What is being asked - All entries given below are to be returned word for word.

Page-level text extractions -
=-=-=

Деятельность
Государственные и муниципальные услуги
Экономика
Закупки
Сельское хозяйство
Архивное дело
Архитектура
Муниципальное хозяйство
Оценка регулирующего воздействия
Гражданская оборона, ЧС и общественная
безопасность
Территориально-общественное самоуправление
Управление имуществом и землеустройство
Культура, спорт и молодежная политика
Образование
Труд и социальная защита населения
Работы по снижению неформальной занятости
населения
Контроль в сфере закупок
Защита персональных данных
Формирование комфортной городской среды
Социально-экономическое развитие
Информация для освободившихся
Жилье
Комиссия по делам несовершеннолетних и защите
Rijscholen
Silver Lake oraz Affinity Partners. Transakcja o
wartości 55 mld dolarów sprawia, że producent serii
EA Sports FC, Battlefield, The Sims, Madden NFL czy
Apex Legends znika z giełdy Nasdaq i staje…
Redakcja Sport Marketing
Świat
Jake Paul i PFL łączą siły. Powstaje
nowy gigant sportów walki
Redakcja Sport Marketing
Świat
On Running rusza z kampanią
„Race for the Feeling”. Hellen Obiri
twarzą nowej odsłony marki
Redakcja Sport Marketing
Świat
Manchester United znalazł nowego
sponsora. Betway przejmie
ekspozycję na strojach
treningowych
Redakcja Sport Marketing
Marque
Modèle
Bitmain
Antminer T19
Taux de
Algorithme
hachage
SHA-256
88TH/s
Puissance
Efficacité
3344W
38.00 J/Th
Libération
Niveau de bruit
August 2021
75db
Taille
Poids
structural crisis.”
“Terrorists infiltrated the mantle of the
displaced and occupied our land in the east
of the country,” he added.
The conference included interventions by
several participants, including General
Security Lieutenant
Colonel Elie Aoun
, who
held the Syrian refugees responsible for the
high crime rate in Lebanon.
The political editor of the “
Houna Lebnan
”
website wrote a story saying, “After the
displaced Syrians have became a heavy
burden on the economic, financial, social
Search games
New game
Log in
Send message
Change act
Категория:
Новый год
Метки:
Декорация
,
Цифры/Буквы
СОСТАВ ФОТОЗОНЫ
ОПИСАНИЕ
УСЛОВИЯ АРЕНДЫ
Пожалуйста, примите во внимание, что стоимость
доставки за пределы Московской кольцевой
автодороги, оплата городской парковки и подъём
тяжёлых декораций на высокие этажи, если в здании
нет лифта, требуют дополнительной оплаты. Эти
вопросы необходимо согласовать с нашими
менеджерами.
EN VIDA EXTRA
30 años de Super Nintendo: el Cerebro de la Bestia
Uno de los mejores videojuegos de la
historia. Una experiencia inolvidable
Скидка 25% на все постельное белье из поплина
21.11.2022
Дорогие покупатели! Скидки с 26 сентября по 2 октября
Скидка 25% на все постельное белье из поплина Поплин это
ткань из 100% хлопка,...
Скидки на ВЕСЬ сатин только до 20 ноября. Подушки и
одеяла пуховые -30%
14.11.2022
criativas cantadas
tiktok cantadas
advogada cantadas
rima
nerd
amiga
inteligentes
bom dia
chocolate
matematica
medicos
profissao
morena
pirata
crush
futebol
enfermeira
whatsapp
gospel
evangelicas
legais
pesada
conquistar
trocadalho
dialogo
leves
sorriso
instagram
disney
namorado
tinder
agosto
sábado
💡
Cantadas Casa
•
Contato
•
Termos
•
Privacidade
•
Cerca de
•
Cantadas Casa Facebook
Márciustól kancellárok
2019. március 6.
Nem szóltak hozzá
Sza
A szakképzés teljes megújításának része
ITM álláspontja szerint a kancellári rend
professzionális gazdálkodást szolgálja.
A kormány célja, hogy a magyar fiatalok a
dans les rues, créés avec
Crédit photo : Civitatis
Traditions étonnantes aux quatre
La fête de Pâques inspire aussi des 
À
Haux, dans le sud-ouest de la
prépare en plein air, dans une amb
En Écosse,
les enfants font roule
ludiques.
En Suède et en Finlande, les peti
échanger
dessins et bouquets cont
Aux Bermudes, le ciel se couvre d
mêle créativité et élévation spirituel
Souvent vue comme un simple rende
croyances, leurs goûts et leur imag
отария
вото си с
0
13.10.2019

=-=-=

Task answer -
Деятельность
Государственные и муниципальные услуги
Экономика
Закупки
Сельское хозяйство
Архивное дело
Архитектура
Муниципальное хозяйство
Оценка регулирующего воздействия
Гражданская оборона, ЧС и общественная
безопасность
Территориально-общественное самоуправление
Управление имуществом и землеустройство
Культура, спорт и молодежная политика
Образование
Труд и социальная защита населения
Работы по снижению неформальной занятости
населения
Контроль в сфере закупок
Защита персональных данных
Формирование комфортной городской среды
Социально-экономическое развитие
Информация для освободившихся
Жилье
Комиссия по делам несовершеннолетних и защите
Rijscholen
Silver Lake oraz Affinity Partners. Transakcja o
wartości 55 mld dolarów sprawia, że producent serii
EA Sports FC, Battlefield, The Sims, Madden NFL czy
Apex Legends znika z giełdy Nasdaq i staje…
Redakcja Sport Marketing
Świat
Jake Paul i PFL łączą siły. Powstaje
nowy gigant sportów walki
Redakcja Sport Marketing
Świat
On Running rusza z kampanią
„Race for the Feeling”. Hellen Obiri
twarzą nowej odsłony marki
Redakcja Sport Marketing
Świat
Manchester United znalazł nowego
sponsora. Betway przejmie
ekspozycję na strojach
treningowych
Redakcja Sport Marketing
Marque
Modèle
Bitmain
Antminer T19
Taux de
Algorithme
hachage
SHA-256
88TH/s
Puissance
Efficacité
3344W
38.00 J/Th
Libération
Niveau de bruit
August 2021
75db
Taille
Poids
structural crisis.”
“Terrorists infiltrated the mantle of the
displaced and occupied our land in the east
of the country,” he added.
The conference included interventions by
several participants, including General
Security Lieutenant
Colonel Elie Aoun
, who
held the Syrian refugees responsible for the
high crime rate in Lebanon.
The political editor of the “
Houna Lebnan
”
website wrote a story saying, “After the
displaced Syrians have became a heavy
burden on the economic, financial, social
Search games
New game
Log in
Send message
Change act
Категория:
Новый год
Метки:
Декорация
,
Цифры/Буквы
СОСТАВ ФОТОЗОНЫ
ОПИСАНИЕ
УСЛОВИЯ АРЕНДЫ
Пожалуйста, примите во внимание, что стоимость
доставки за пределы Московской кольцевой
автодороги, оплата городской парковки и подъём
тяжёлых декораций на высокие этажи, если в здании
нет лифта, требуют дополнительной оплаты. Эти
вопросы необходимо согласовать с нашими
менеджерами.
EN VIDA EXTRA
30 años de Super Nintendo: el Cerebro de la Bestia
Uno de los mejores videojuegos de la
historia. Una experiencia inolvidable
Скидка 25% на все постельное белье из поплина
21.11.2022
Дорогие покупатели! Скидки с 26 сентября по 2 октября
Скидка 25% на все постельное белье из поплина Поплин это
ткань из 100% хлопка,...
Скидки на ВЕСЬ сатин только до 20 ноября. Подушки и
одеяла пуховые -30%
14.11.2022
criativas cantadas
tiktok cantadas
advogada cantadas
rima
nerd
amiga
inteligentes
bom dia
chocolate
matematica
medicos
profissao
morena
pirata
crush
futebol
enfermeira
whatsapp
gospel
evangelicas
legais
pesada
conquistar
trocadalho
dialogo
leves
sorriso
instagram
disney
namorado
tinder
agosto
sábado
💡
Cantadas Casa
•
Contato
•
Termos
•
Privacidade
•
Cerca de
•
Cantadas Casa Facebook
Márciustól kancellárok
2019. március 6.
Nem szóltak hozzá
Sza
A szakképzés teljes megújításának része
ITM álláspontja szerint a kancellári rend
professzionális gazdálkodást szolgálja.
A kormány célja, hogy a magyar fiatalok a
dans les rues, créés avec
Crédit photo : Civitatis
Traditions étonnantes aux quatre
La fête de Pâques inspire aussi des 
À
Haux, dans le sud-ouest de la
prépare en plein air, dans une amb
En Écosse,
les enfants font roule
ludiques.
En Suède et en Finlande, les peti
échanger
dessins et bouquets cont
Aux Bermudes, le ciel se couvre d
mêle créativité et élévation spirituel
Souvent vue comme un simple rende
croyances, leurs goûts et leur imag
отария
вото си с
0
13.10.2019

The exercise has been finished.